Optimize a large BigQuery table for query cost and performance.
→Partition the table by a frequently filtered time-unit column (e.g., transaction date). Cluster the table by other high-cardinality, frequently filtered columns (e.g., `customer_id`).
Why: Partitioning is the most effective way to reduce cost and latency by pruning the amount of data scanned. Clustering further improves performance by sorting data within partitions.
Reference↗
Prevent data from a sensitive BigQuery dataset from being copied to an unauthorized destination (e.g., a public GCS bucket), even by a user with valid credentials.
→Use VPC Service Controls to create a service perimeter around the project containing the BigQuery dataset.
Why: VPC Service Controls act as a "virtual firewall" for GCP services, preventing data from leaving the perimeter. This is a critical defense-in-depth control against data exfiltration.
Reference↗
Restrict access to sensitive columns (e.g., PII) in a BigQuery table to authorized groups, while allowing others to query the remaining columns.
→Use Data Catalog to create a taxonomy and policy tags. Apply policy tags to sensitive columns and grant the "Fine-Grained Reader" role to authorized groups.
Why: This is the native, scalable method for column-level security in BigQuery. It provides centralized governance without needing to create and manage separate views.

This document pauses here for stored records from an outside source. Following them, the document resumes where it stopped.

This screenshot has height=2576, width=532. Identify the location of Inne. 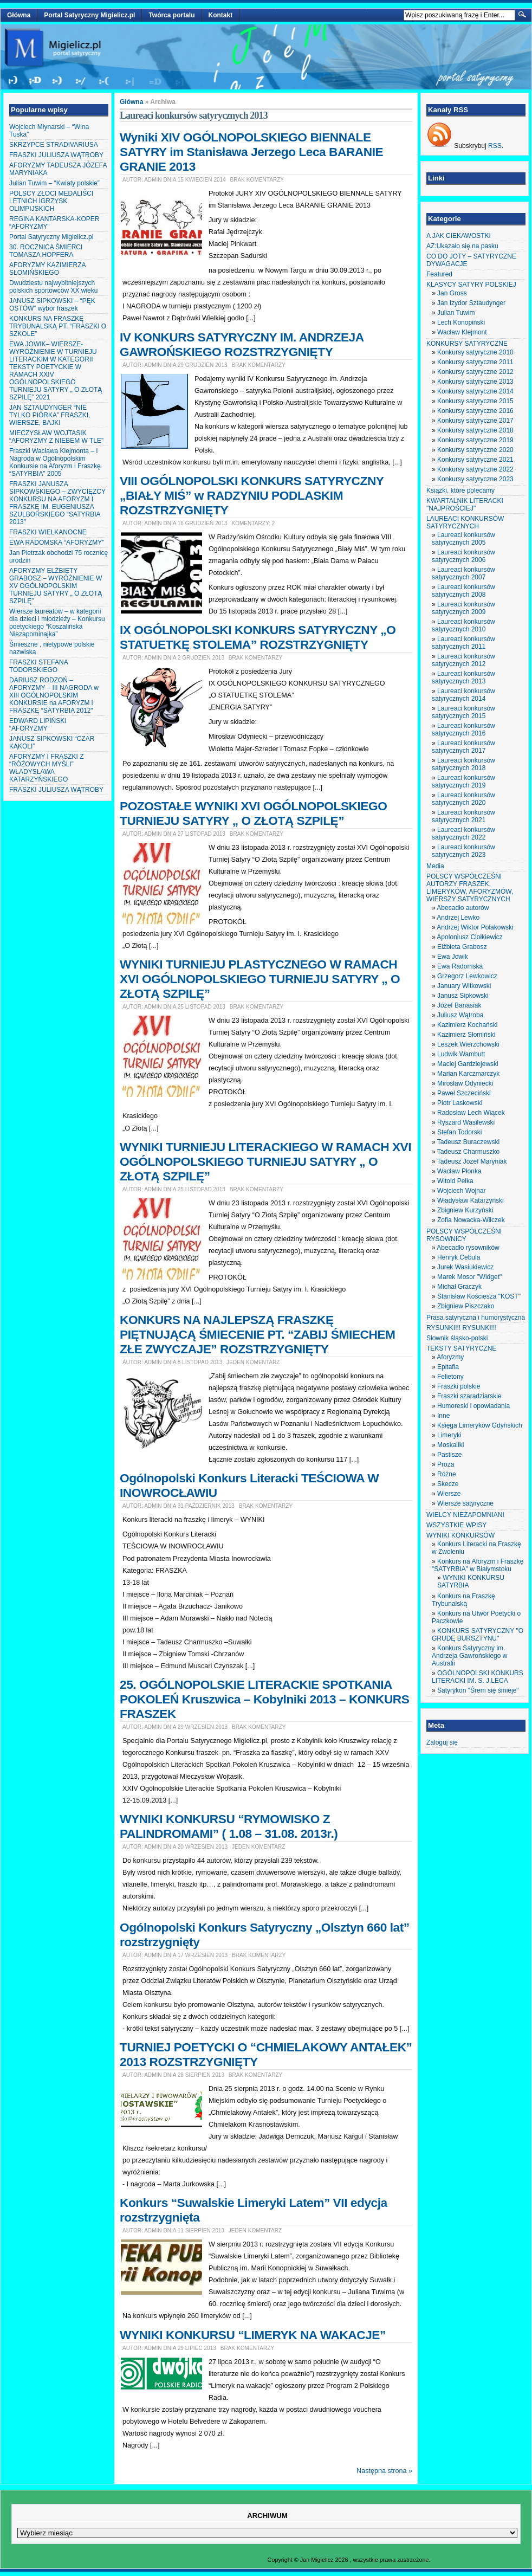 (443, 1415).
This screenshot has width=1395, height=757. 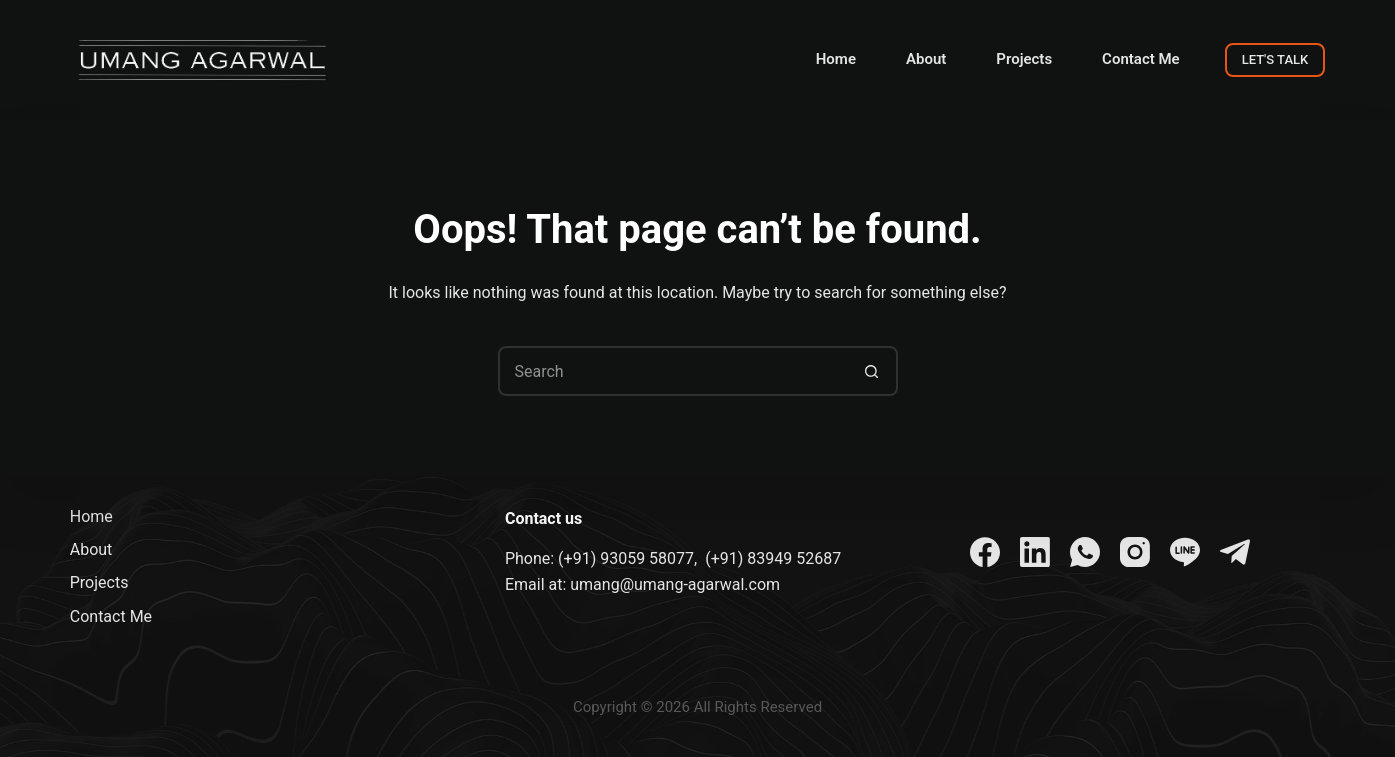 I want to click on [Search for...], so click(x=673, y=371).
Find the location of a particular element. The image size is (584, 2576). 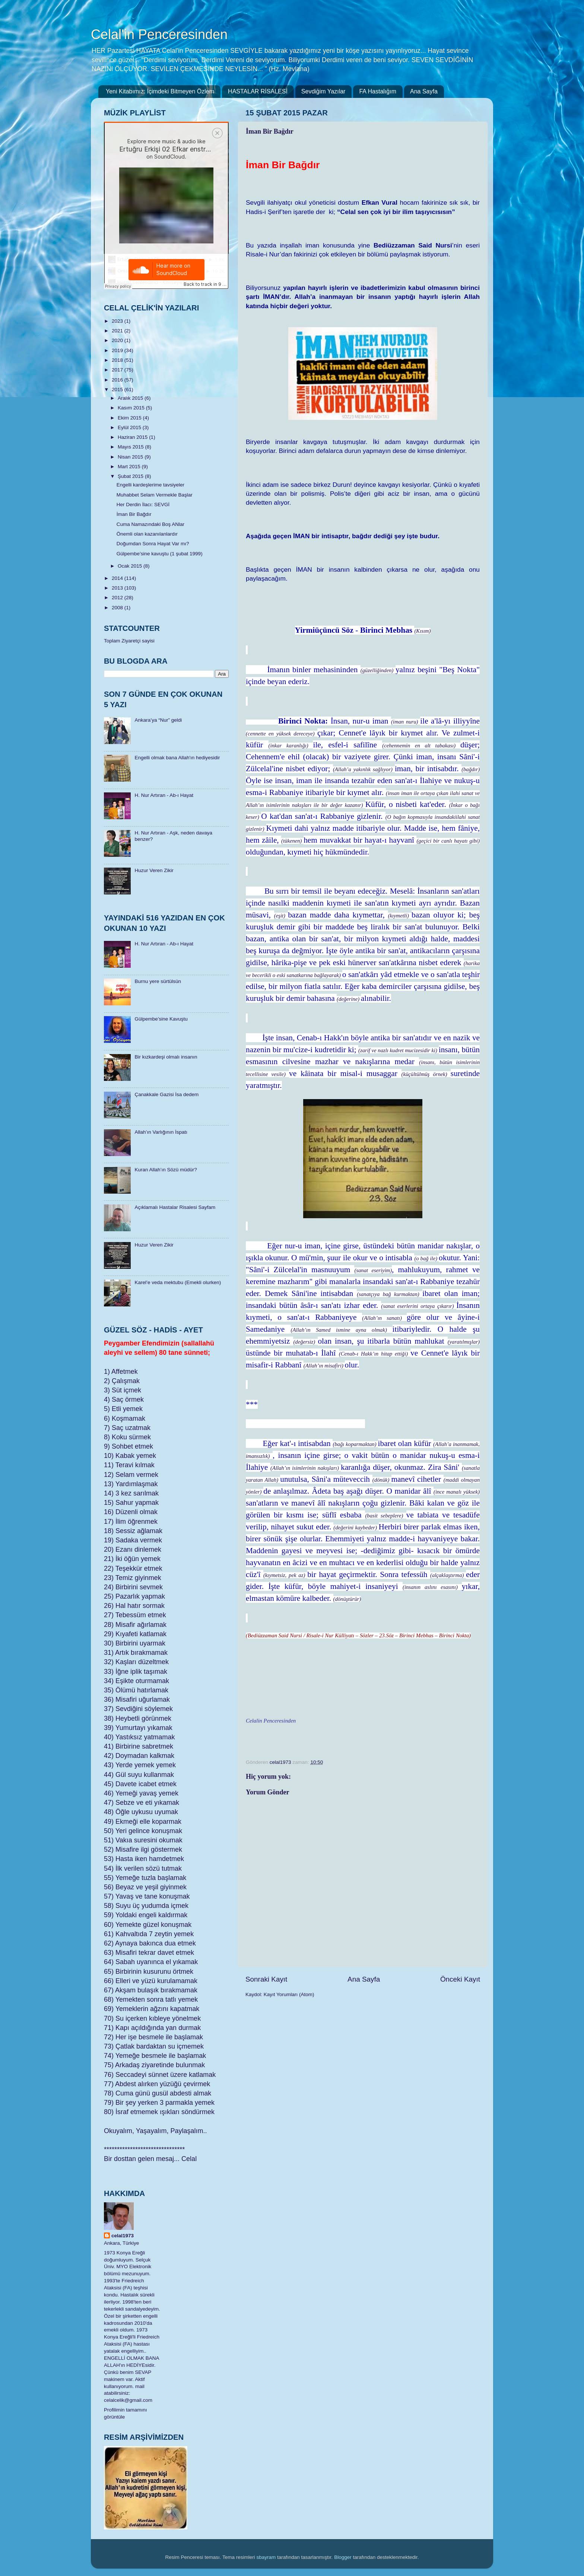 Celal'in Penceresinden is located at coordinates (159, 34).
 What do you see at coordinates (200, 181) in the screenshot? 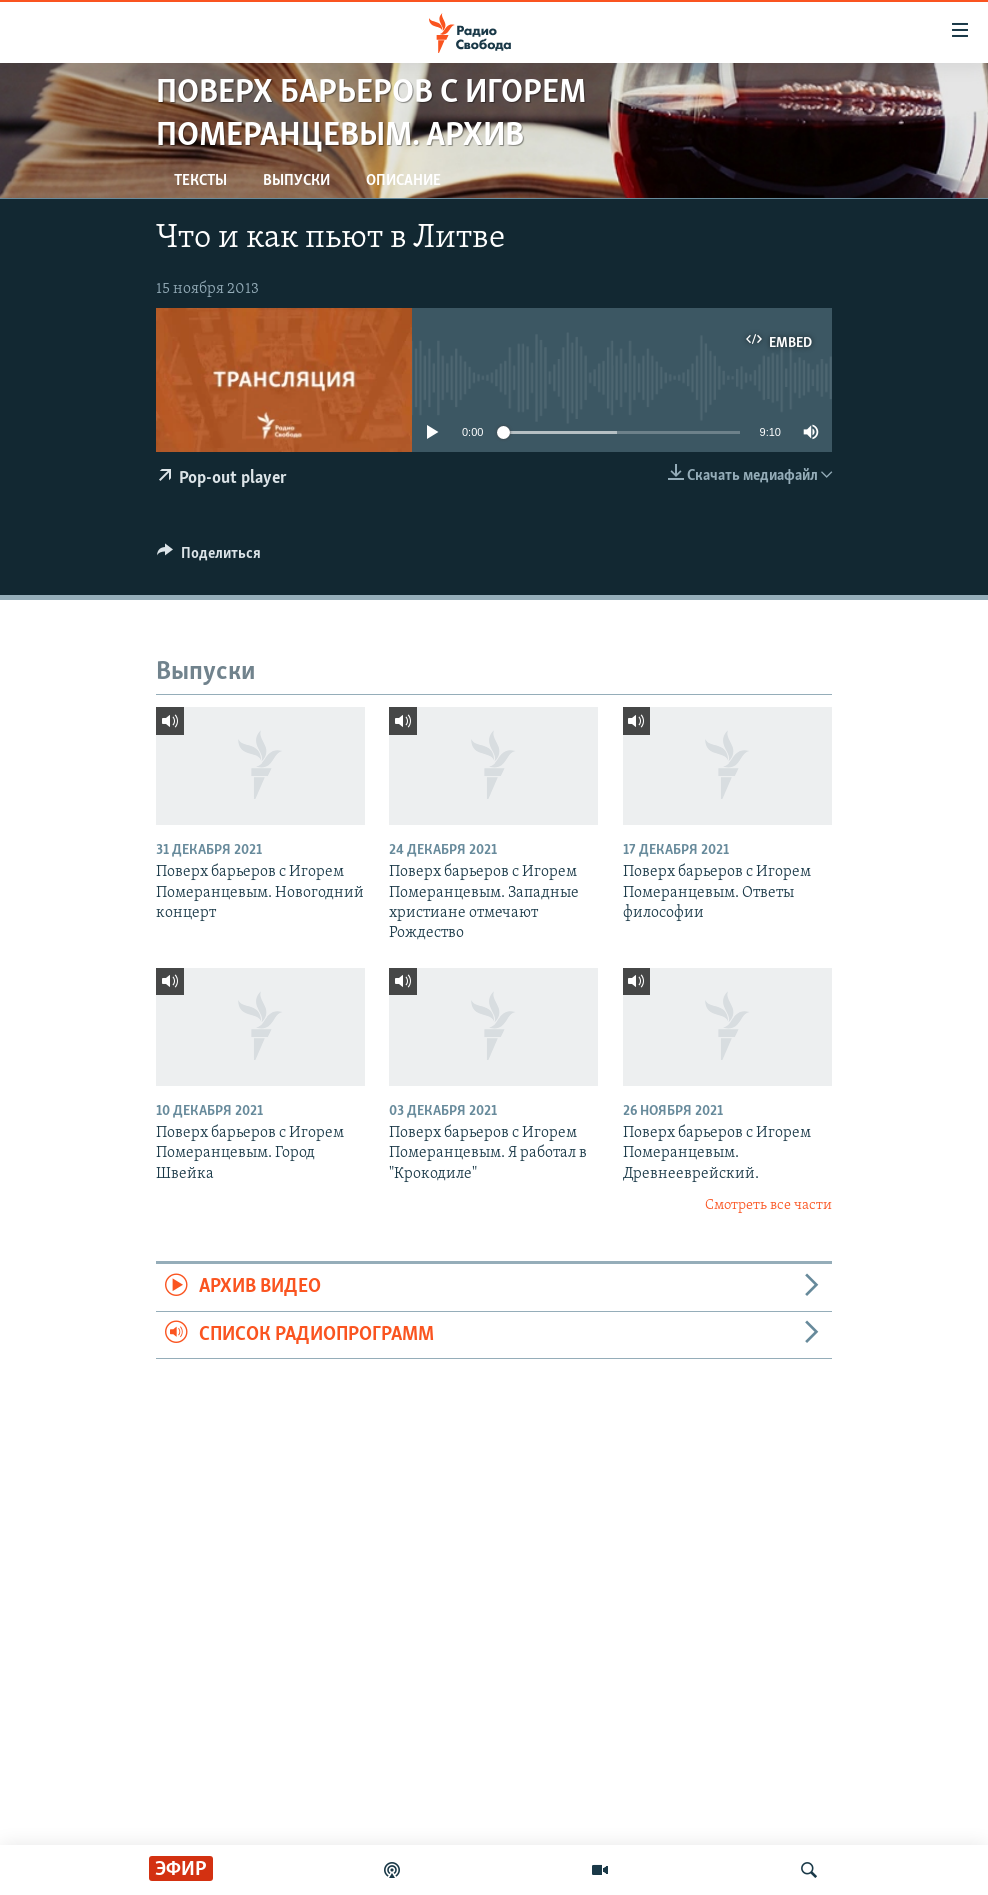 I see `Тексты` at bounding box center [200, 181].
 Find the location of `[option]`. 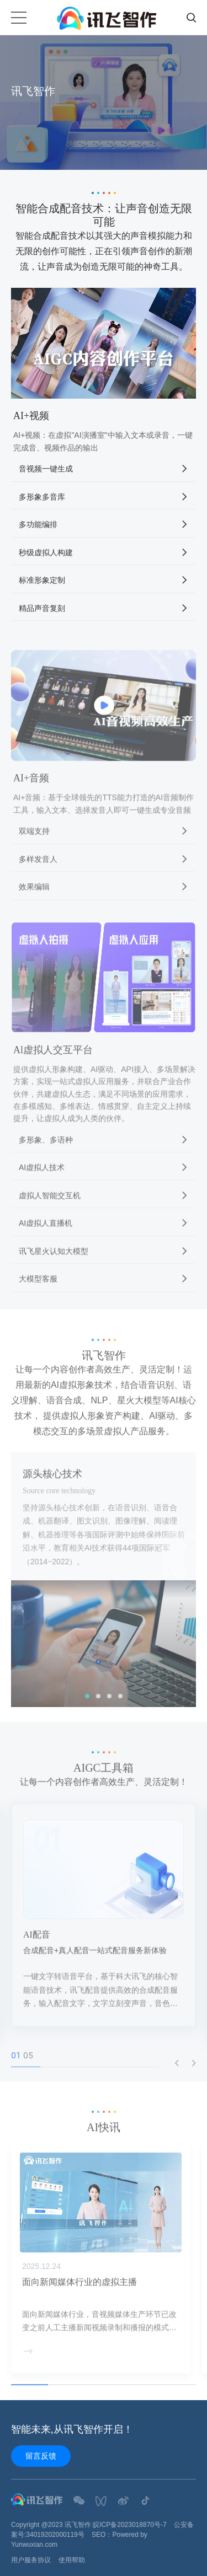 [option] is located at coordinates (103, 102).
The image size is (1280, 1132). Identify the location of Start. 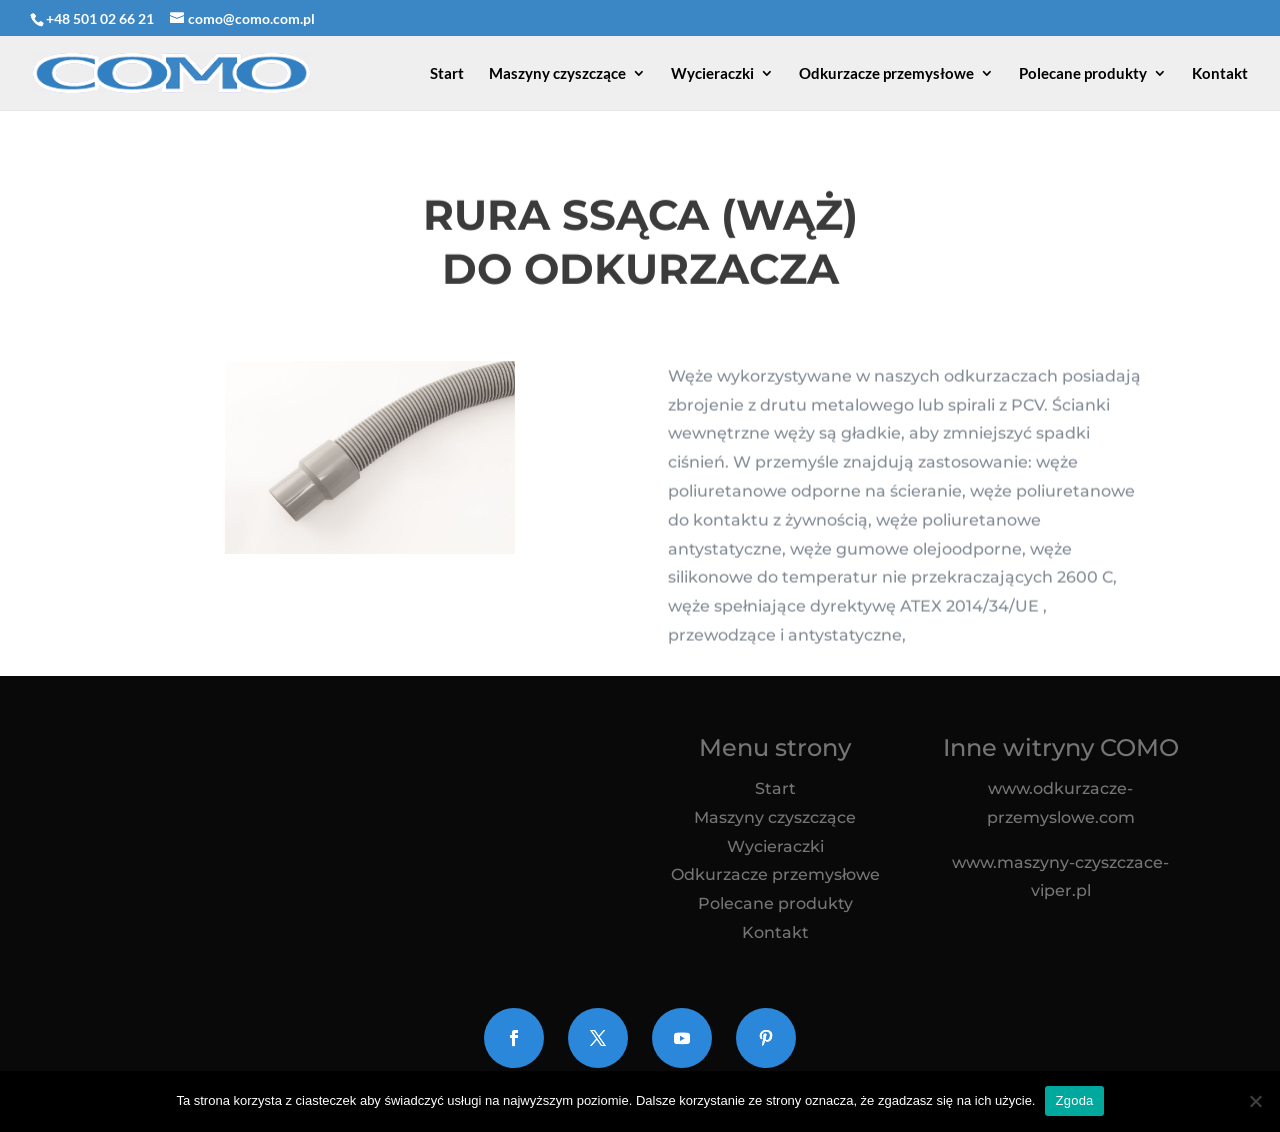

Filter a table so that users can only see rows that pertain to them (e.g., sales managers see only their own region's data).
→Create a Row-Level Security Policy on the table that filters rows based on `SESSION_USER()`.
Why: Provides dynamic, predicate-based filtering at query time. This is more secure and manageable than creating an authorized view for each user or role.
Automatically delete data from a BigQuery table after a specified retention period to comply with regulations (e.g., delete data older than 7 years).
→For time-series data, set a partition expiration on the time-partitioned table. For other tables, set the default table expiration.
Why: This is a built-in, "set-and-forget" feature that ensures compliance without manual cleanup scripts or external orchestration.
A BigQuery table was accidentally modified or deleted.
→Use BigQuery Time Travel to query the table as it existed at a point in time before the incident, using `FOR SYSTEM_TIME AS OF`.
Why: BigQuery automatically maintains a 7-day history of table data. This allows for instant recovery within the time travel window without needing to restore from backups.
Reference↗
Discover, manage, secure, and monitor data assets (BigQuery, GCS) across an entire organization.
→Use Dataplex.
Why: Dataplex acts as an intelligent data fabric, providing a unified pane for data governance, quality, lineage, discovery, and lifecycle management across disparate data silos.
Understand and visualize how data flows from source systems, through transformation jobs, to final reporting tables.
→Use Dataplex Data Lineage.
Why: Automatically captures lineage information from BigQuery, Data Fusion, and Composer logs to provide an interactive, graph-based view of data dependencies for impact analysis and auditing.
Ensure predictable query performance and cost for critical workloads, avoiding "slot contention" from other users.
→Purchase BigQuery Editions (capacity-based pricing). Create reservations to dedicate a pool of slots to specific projects or folders.
Why: Switches from a shared, on-demand pool to a dedicated compute capacity, guaranteeing resources for critical jobs and providing predictable billing.
Scan all data assets in BigQuery and Cloud Storage to automatically identify and classify PII and other sensitive data.
→Configure a Cloud Data Loss Prevention (DLP) discovery scan job.
Why: Cloud DLP uses hundreds of predefined detectors to find sensitive data at scale. It can integrate with Data Catalog to automatically apply policy tags for governance.
A containerized application (on GKE or Cloud Run) needs to securely authenticate to BigQuery without managing service account keys.
→Use Workload Identity.
Why: The recommended best practice for service-to-service authentication. It maps a Kubernetes service account to a GCP IAM service account, using short-lived, automatically rotated tokens.
For compliance, generate a report of all users who have queried a sensitive BigQuery table in the last 90 days.
→Enable and query the BigQuery Data Access audit logs, which can be routed to a BigQuery dataset for analysis.
Why: Data Access logs provide an immutable record of who accessed what data and when. They are essential for security and compliance audits but must be explicitly enabled.
Identify which users or queries are responsible for high BigQuery costs.
→Query the `INFORMATION_SCHEMA.JOBS` view.
Why: This metadata view contains detailed information for every query run, including the user, bytes billed, and slots consumed, enabling precise cost attribution and analysis.